**EXERCISE BRIEF**
Return all of the data exactly as written, without the pictures.

Stored data entries:
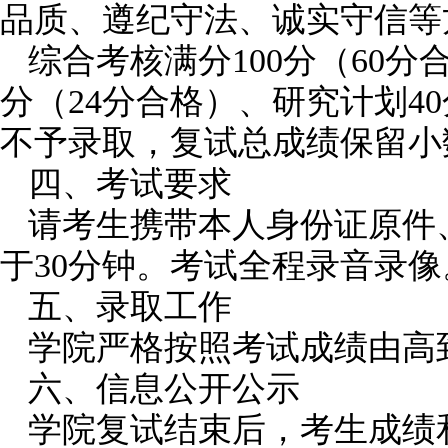
品质、遵纪守法、诚实守信等
综合考核满分
100
分（
60
分
分（
24
分合格）、研究计划
40
不予录取，复试总成绩保留小
四、考试要求
请考生携带本人身份证原件
于
30
分钟。考试全程录音录像
五、录取工作
学院严格按照考试成绩由高
六、信息公开公示
学院复试结束后，考生成绩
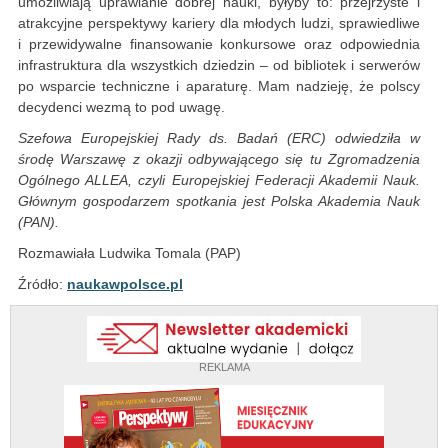
umożliwiają uprawianie dobrej nauki, byłyby to: przejrzyste i
atrakcyjne perspektywy kariery dla młodych ludzi, sprawiedliwe
i przewidywalne finansowanie konkursowe oraz odpowiednia
infrastruktura dla wszystkich dziedzin – od bibliotek i serwerów
po wsparcie techniczne i aparaturę. Mam nadzieję, że polscy
decydenci wezmą to pod uwagę.
Szefowa Europejskiej Rady ds. Badań (ERC) odwiedziła w
środę Warszawę z okazji odbywającego się tu Zgromadzenia
Ogólnego ALLEA, czyli Europejskiej Federacji Akademii Nauk.
Głównym gospodarzem spotkania jest Polska Akademia Nauk
(PAN).
Rozmawiała Ludwika Tomala (PAP)
Źródło:
naukawpolsce.pl
REKLAMA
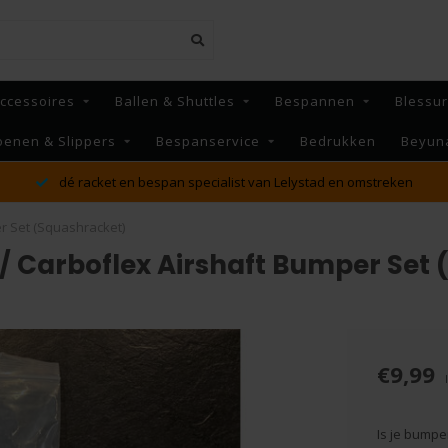
ccessoires
Ballen & Shuttles
Bespannen
Blessu
oenen & Slippers
Bespanservice
Bedrukken
Beyun
MAANDAG t/m VRIJDAG voor 16:00 besteld, Dezelfde dag
verzonden!*
r Set (Squashracket)
 / Carboflex Airshaft Bumper Set
€9,99
Is je bumpe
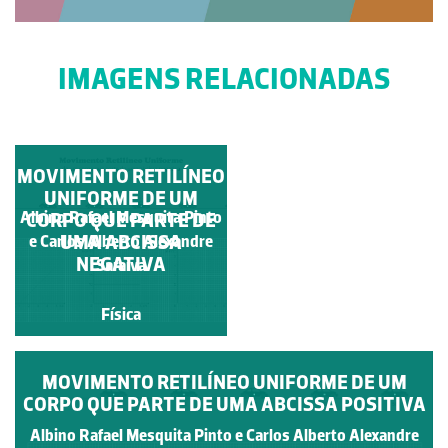
IMAGENS RELACIONADAS
MOVIMENTO RETILÍNEO
MOVIMENTO
RETILÍNEO UNIFORME
UNIFORME DE UM
Albino Rafael Mesquita Pinto
Albino Rafael Mesquita
CORPO QUE PARTE DE
DE UM CORPO QUE
PARTE DA ORIGEM DO
UMA ABCISSA
e Carlos Alberto Alexandre
Pinto e Carlos Alberto
REFERENCIAL
NEGATIVA
Alexandre Saraiva
Saraiva
Física
Física
MOVIMENTO RETILÍNEO UNIFORME DE UM
CORPO QUE PARTE DE UMA ABCISSA POSITIVA
Albino Rafael Mesquita Pinto e Carlos Alberto Alexandre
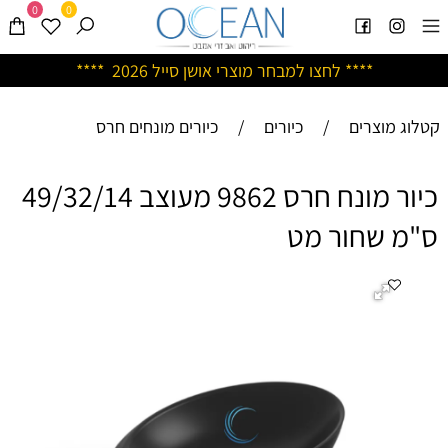
0
0
****
לחצו למבחר מוצרי אושן ס
ייל 2026 ****
קטלוג מוצרים
/
כיורים
/
כיורים מונחים חרס
כיור מונח חרס 9862 מעוצב 49/32/14
ס"מ שחור מט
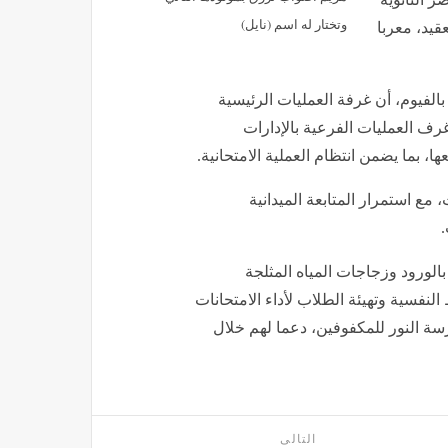
وتختار له اسم (نايل)
قيد، معربا
 بالفيوم، أن غرفة العمليات الرئيسية
رف العمليات الفرعية بالإدارات
، بما يضمن انتظام العملية الامتحانية.
ع استمرار المتابعة الميدانية
.
الورود وزجاجات المياه المثلجة
نفسية وتهيئة الطلاب لأداء الامتحانات
رسة النور للمكفوفين، دعما لهم خلال
التالى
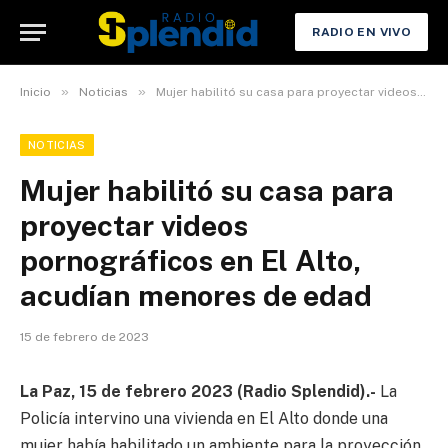
RADIO EN VIVO
»
»
Inicio
Noticias
Mujer habilitó su casa para proyectar videos pornográficos en El Alto, acudían menores de edad
NOTICIAS
Mujer habilitó su casa para
proyectar videos
pornográficos en El Alto,
acudían menores de edad
15 de febrero de 2023
La Paz, 15 de febrero 2023 (Radio Splendid).-
La
Policía intervino una vivienda en El Alto donde una
mujer había habilitado un ambiente para la proyección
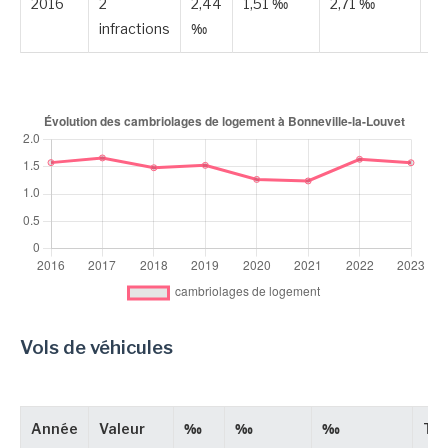
2016
2
2,44
1,51 ‰
2,71 ‰
Es
infractions
‰
Vols de véhicules
Année
Valeur
‰
‰
‰
Ty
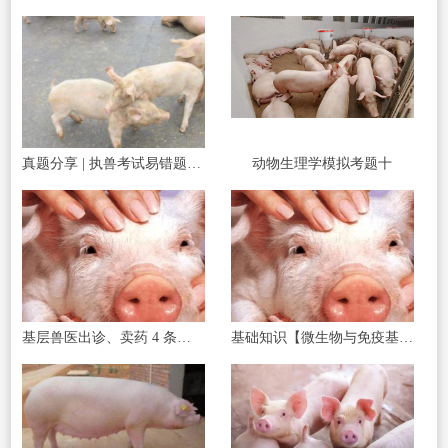
真题分享 | 执兽考试易错题之传染病部分篇（二）
动物生理学模拟考题十
基层兽医出诊、卖药 4 条红线碰了直接罚款
基础知识【微生物与免疫基础】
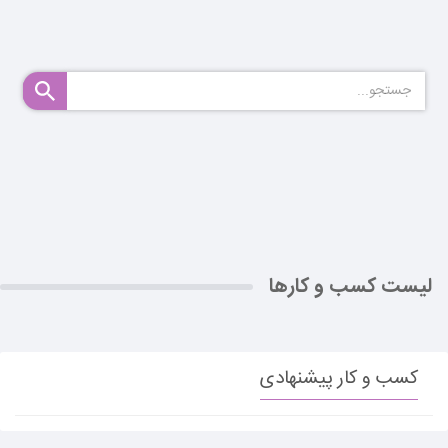
لیست کسب و کارها
کسب و کار پیشنهادی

**ANSWER TO THIS EXERCISE**
品质、遵纪守法、诚实守信等
综合考核满分
100
分（
60
分
分（
24
分合格）、研究计划
40
不予录取，复试总成绩保留小
四、考试要求
请考生携带本人身份证原件
于
30
分钟。考试全程录音录像
五、录取工作
学院严格按照考试成绩由高
六、信息公开公示
学院复试结束后，考生成绩
umożliwiają uprawianie dobrej nauki, byłyby to: przejrzyste i
atrakcyjne perspektywy kariery dla młodych ludzi, sprawiedliwe
i przewidywalne finansowanie konkursowe oraz odpowiednia
infrastruktura dla wszystkich dziedzin – od bibliotek i serwerów
po wsparcie techniczne i aparaturę. Mam nadzieję, że polscy
decydenci wezmą to pod uwagę.
Szefowa Europejskiej Rady ds. Badań (ERC) odwiedziła w
środę Warszawę z okazji odbywającego się tu Zgromadzenia
Ogólnego ALLEA, czyli Europejskiej Federacji Akademii Nauk.
Głównym gospodarzem spotkania jest Polska Akademia Nauk
(PAN).
Rozmawiała Ludwika Tomala (PAP)
Źródło:
naukawpolsce.pl
REKLAMA
ccessoires
Ballen & Shuttles
Bespannen
Blessu
oenen & Slippers
Bespanservice
Bedrukken
Beyun
MAANDAG t/m VRIJDAG voor 16:00 besteld, Dezelfde dag
verzonden!*
r Set (Squashracket)
 / Carboflex Airshaft Bumper Set
€9,99
Is je bumpe
IMAGENS RELACIONADAS
MOVIMENTO RETILÍNEO
MOVIMENTO
RETILÍNEO UNIFORME
UNIFORME DE UM
Albino Rafael Mesquita Pinto
Albino Rafael Mesquita
CORPO QUE PARTE DE
DE UM CORPO QUE
PARTE DA ORIGEM DO
UMA ABCISSA
e Carlos Alberto Alexandre
Pinto e Carlos Alberto
REFERENCIAL
NEGATIVA
Alexandre Saraiva
Saraiva
Física
Física
MOVIMENTO RETILÍNEO UNIFORME DE UM
CORPO QUE PARTE DE UMA ABCISSA POSITIVA
Albino Rafael Mesquita Pinto e Carlos Alberto Alexandre
0
0
****
לחצו למבחר מוצרי אושן ס
ייל 2026 ****
קטלוג מוצרים
/
כיורים
/
כיורים מונחים חרס
כיור מונח חרס 9862 מעוצב 49/32/14
ס"מ שחור מט
وتختار له اسم (نايل)
قيد، معربا
 بالفيوم، أن غرفة العمليات الرئيسية
رف العمليات الفرعية بالإدارات
، بما يضمن انتظام العملية الامتحانية.
ع استمرار المتابعة الميدانية
.
الورود وزجاجات المياه المثلجة
نفسية وتهيئة الطلاب لأداء الامتحانات
رسة النور للمكفوفين، دعما لهم خلال
التالى
RADIO EN VIVO
»
»
Inicio
Noticias
Mujer habilitó su casa para proyectar videos pornográficos en El Alto, acudían menores de edad
NOTICIAS
Mujer habilitó su casa para
proyectar videos
pornográficos en El Alto,
acudían menores de edad
15 de febrero de 2023
La Paz, 15 de febrero 2023 (Radio Splendid).-
La
Policía intervino una vivienda en El Alto donde una
mujer había habilitado un ambiente para la proyección
2016
2
2,44
1,51 ‰
2,71 ‰
Es
infractions
‰
Vols de véhicules
Année
Valeur
‰
‰
‰
Ty
真题分享 | 执兽考试易错题之传染病部分篇（二）
动物生理学模拟考题十
基层兽医出诊、卖药 4 条红线碰了直接罚款
基础知识【微生物与免疫基础】
لیست کسب و کارها
کسب و کار پیشنهادی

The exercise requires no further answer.